Records supplied
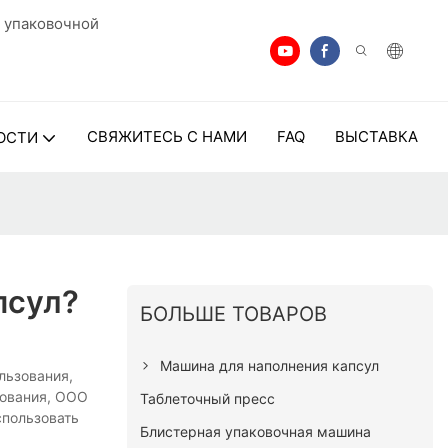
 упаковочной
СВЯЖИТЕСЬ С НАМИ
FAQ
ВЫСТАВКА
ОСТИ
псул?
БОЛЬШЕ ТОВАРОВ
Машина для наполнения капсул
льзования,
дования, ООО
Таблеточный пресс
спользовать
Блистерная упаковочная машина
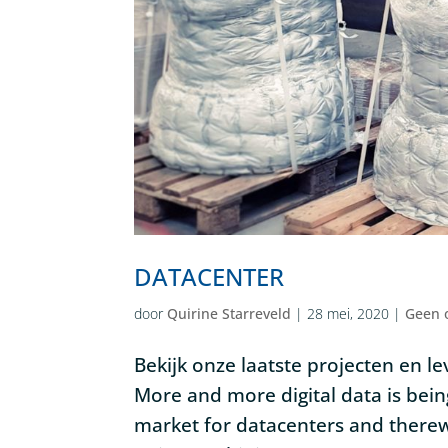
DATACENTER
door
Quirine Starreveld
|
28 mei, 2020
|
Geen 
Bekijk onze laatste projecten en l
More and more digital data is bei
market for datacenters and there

Assignment
What you return should match the material word for word, apart from the pictures.

Task result
 упаковочной
СВЯЖИТЕСЬ С НАМИ
FAQ
ВЫСТАВКА
ОСТИ
псул?
БОЛЬШЕ ТОВАРОВ
Машина для наполнения капсул
льзования,
дования, ООО
Таблеточный пресс
спользовать
Блистерная упаковочная машина
DATACENTER
door
Quirine Starreveld
|
28 mei, 2020
|
Geen 
Bekijk onze laatste projecten en l
More and more digital data is bei
market for datacenters and there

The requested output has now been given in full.